Лина вошла в купе, села у двери, но её заставили подсесть к столику, налили вина, предложили выпить за прекрасных дам… Теперь она разглядела трёх своих спутников — плохо одетый, он сразу сказал, зовут его Мамед; рядом с ним — профессорской осанки крупный старик в очках, с белой бородкой; и третий — скромный и молчаливый светловолосый мужчина.
— …Не смотрите, что на мне барахло такое, — говорил Мамед. — Мог бы и переодеться. Только не хочу. Так и приеду.
— Мы и не смотрим, — сказал тот, что с бородкой. — Не по одёжке встречаем… Помню, у нас в институте перед войной, я аспирантом ещё был, так все мы, и профессора тоже, одевались — смотреть страшно. А науку, между прочим, делали. По всей стране моих учеников-холодильщиков, как, извините, собак нерезаных… И сейчас вот еду… Я-то не очень и хотел. Тяжёл на подъём. Но упросили… Сергей Семёныч, приезжайте…
Скромный мужчина молча налил всем ещё вина, Лина бросилась к своей сумке, начала выкладывать на стол продовольственные запасы. И Линина мама, конечно, не ударила лицом в грязь перед пассажирами купейного вагона.
— Что есть в печи, на стол мечи, — с одобрением сказал скромный.
— Ну, — Мамед поднял стакан. — Без женщин жить нельзя на свете, нет…
Он выразительно поглядел на Лину — в глаза, потом опустил взгляд ниже и звучно выпил.
— …Приезжайте, Сергей Семёныч, — продолжал с белой бородкой. — Ну, как откажешь? Только вот жена не любит, чтобы уезжал. Мы, поверите, всегда вместе. В отпуск, в гости…
— …Сто десять деревьев в парке повырывало, — закончил неизвестно когда начатую фразу скромный. — Такая буря. Жалко, парк там хороший. По-над самым Тереком…
Мамед пересел к Лине, стал расспрашивать, бывала ли раньше на Кавказе, знает ли его законы.
— У нас гостю, — говорил он, — главный почет. Неважно, какой ты — плохой, хороший, чёрный, картавый, в крапинку… Пока ты гость, я за тебя в ответе. Лучший кусок тебе…
И он посмотрел на Лину совсем не глазами гостеприимного хозяина.
— А у каких-то там северных народов, не знаю точно, хозяин жену свою предлагает. На ночь.

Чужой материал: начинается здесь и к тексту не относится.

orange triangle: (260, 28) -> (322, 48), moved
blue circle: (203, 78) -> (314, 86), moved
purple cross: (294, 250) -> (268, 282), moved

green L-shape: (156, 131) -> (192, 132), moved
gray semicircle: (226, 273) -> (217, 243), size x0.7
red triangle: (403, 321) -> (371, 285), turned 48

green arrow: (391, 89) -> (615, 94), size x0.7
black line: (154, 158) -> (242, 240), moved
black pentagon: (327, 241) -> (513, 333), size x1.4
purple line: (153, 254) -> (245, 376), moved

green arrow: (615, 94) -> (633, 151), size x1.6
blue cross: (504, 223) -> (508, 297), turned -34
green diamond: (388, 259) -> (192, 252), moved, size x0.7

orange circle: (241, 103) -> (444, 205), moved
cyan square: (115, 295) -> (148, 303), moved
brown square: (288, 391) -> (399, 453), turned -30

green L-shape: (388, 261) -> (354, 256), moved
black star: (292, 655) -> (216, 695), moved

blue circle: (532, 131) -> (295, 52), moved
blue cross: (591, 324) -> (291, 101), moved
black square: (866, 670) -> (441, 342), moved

И отказаться нельзя…
Это сказал скромный и взглядом неопровержимо доказал, что воображение у него намного богаче речевых способностей.

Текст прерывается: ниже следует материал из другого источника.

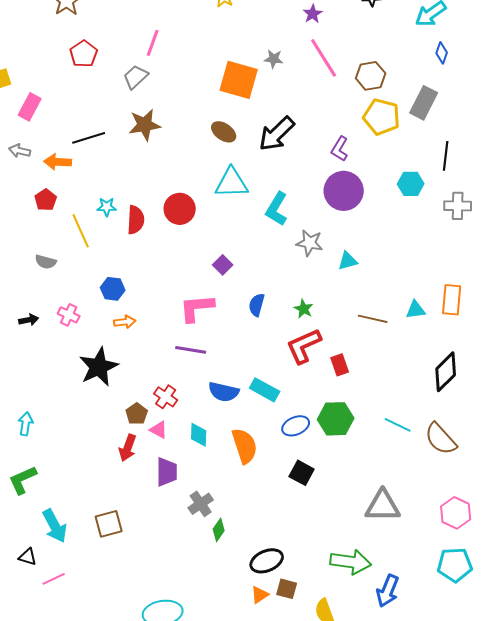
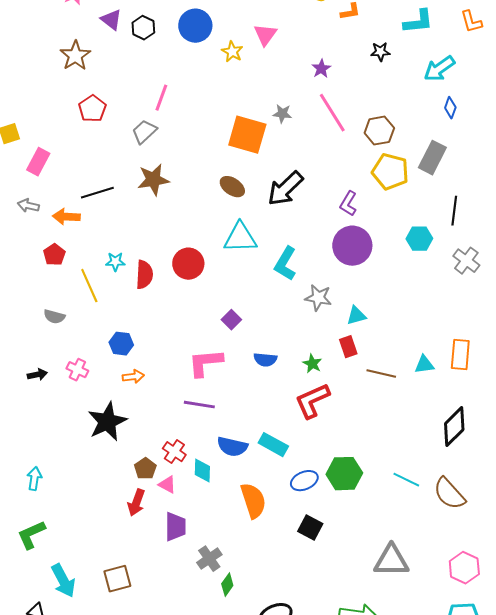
gray cross: (458, 206) -> (466, 261), turned 36
blue semicircle: (257, 305) -> (265, 360), turned -100
red rectangle: (340, 365) -> (348, 347), moved
cyan diamond: (199, 435) -> (202, 471), moved

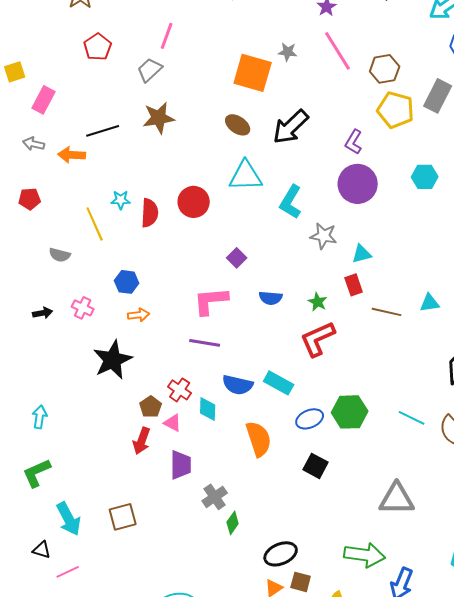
red pentagon: (54, 255) -> (30, 199), moved, turned 30

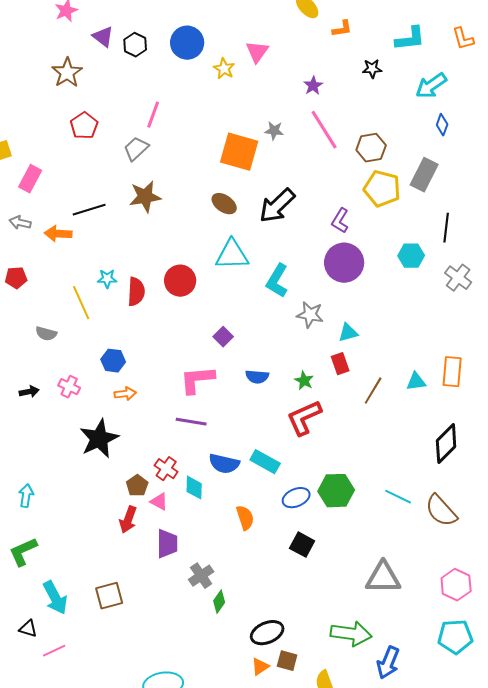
brown line: (387, 312) -> (373, 391), turned -72
orange semicircle: (259, 439) -> (245, 518), size x0.7

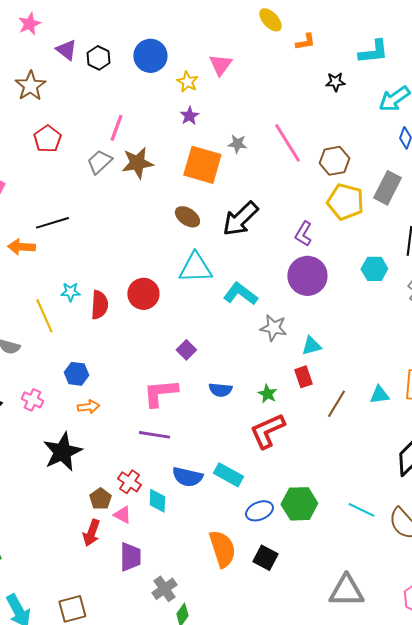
purple star: (313, 86) -> (189, 116), moved
brown star: (145, 197) -> (137, 163), moved
cyan L-shape: (277, 281) -> (240, 294), turned 96
orange semicircle: (245, 518) -> (222, 549), moved, size x1.5

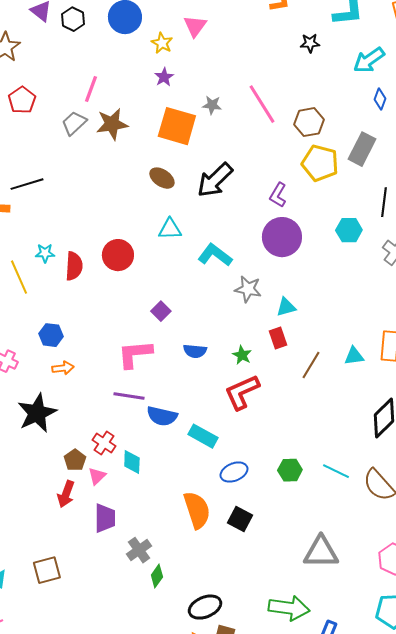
cyan triangle: (195, 268) -> (170, 229), size x0.7
blue semicircle: (187, 477) -> (162, 416), moved
green hexagon: (299, 504) -> (290, 470), moved, size x0.7
pink triangle: (122, 515) -> (97, 476), turned 48

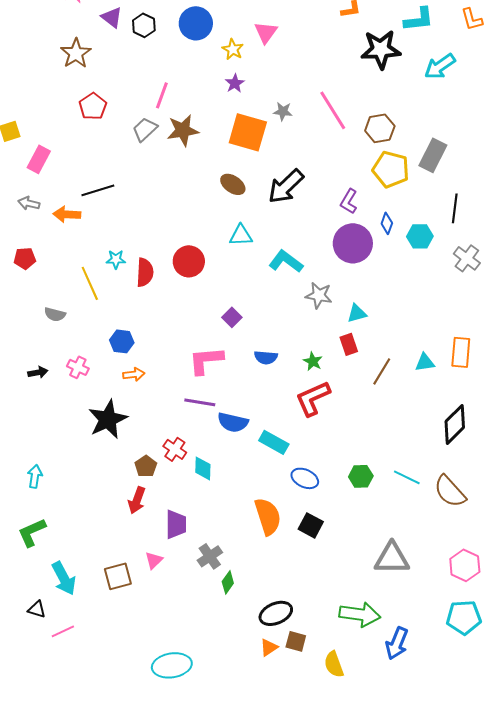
black star: (310, 43) -> (381, 49), size x2.0
blue diamond: (380, 99) -> (387, 223), moved
blue ellipse: (234, 472) -> (305, 478), turned 48
pink triangle: (97, 476) -> (154, 560), moved

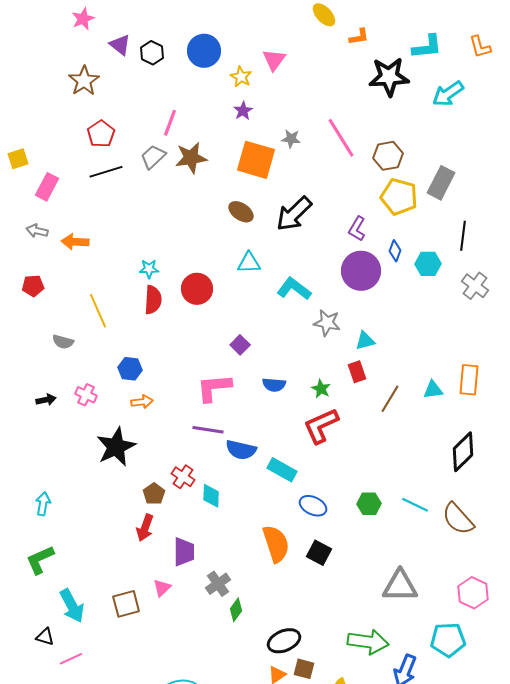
black line: (98, 190) -> (106, 172), moved
cyan star: (116, 259) -> (149, 269), moved
cyan pentagon: (464, 617) -> (448, 640), moved

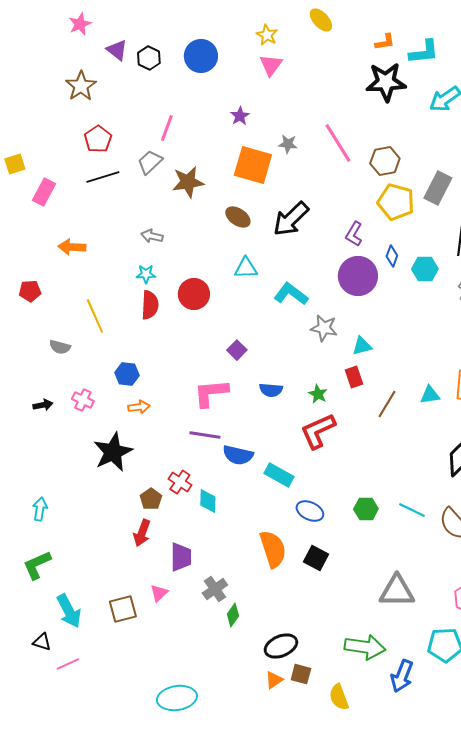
orange L-shape: (359, 37) -> (385, 42), moved
yellow star: (241, 77) -> (267, 35), moved
brown star: (191, 158) -> (188, 182), moved
gray arrow: (37, 231) -> (152, 236), moved

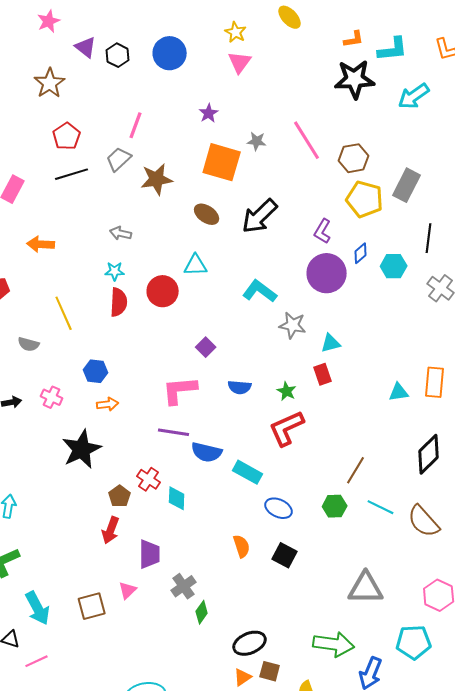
blue diamond: (392, 256) -> (361, 253), turned 30
cyan triangle: (246, 268) -> (196, 265), moved
brown line: (387, 404) -> (356, 470), moved
orange semicircle: (273, 549) -> (242, 546), size x0.6

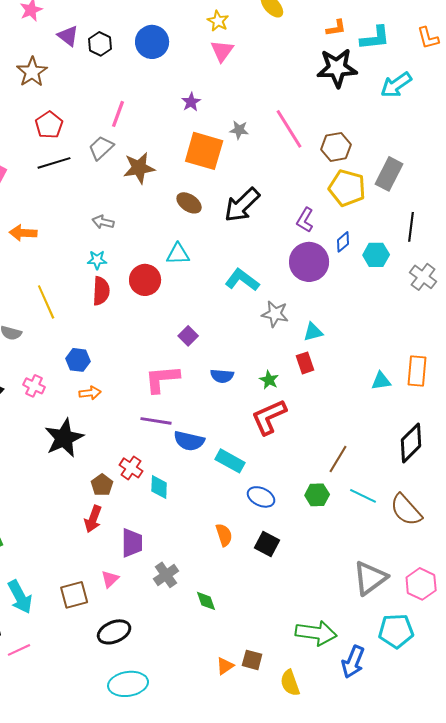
gray triangle: (366, 588) -> (370, 578), moved, turned -36
green diamond: (202, 612) -> (206, 601), moved, turned -55
black ellipse: (250, 643) -> (114, 632), moved

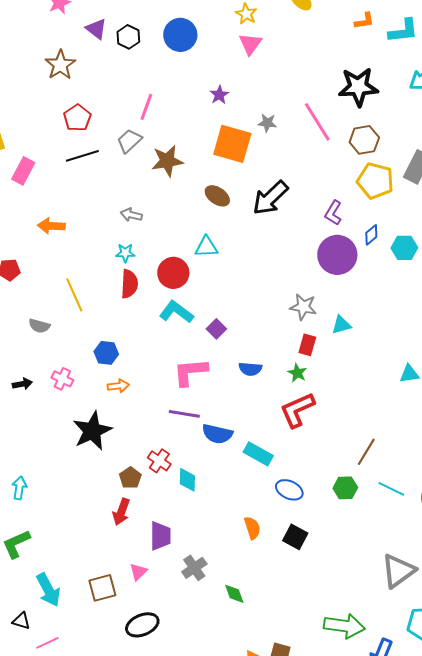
black star: (337, 68) -> (358, 87), moved
cyan L-shape: (242, 280) -> (176, 312), moved
red rectangle: (305, 363) -> (307, 345), moved, turned 35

Сергей Семёныч дремал. Проехали Тулу, поговорили о самоварах, которые стали электрическими, о пряниках, которых вообще не стало. Мамед сидел очень близко к Лине, она отодвигалась, но он опять оказывался совсем рядом. Можно, конечно, встать и уйти, но кто его знает — ещё обидится… А вагон, действительно, трясёт… Странный какой-то, этот… Кавказцы обычно такие лощёные, она их часто видит у себя на работе. А здесь словно кавказский Гарун эль Рашид. Переоделся в рубище, остригся, как острожник. Но под одеждой остался таким же — самоуверенным, гордым, чванливым… К чему этот маскарад?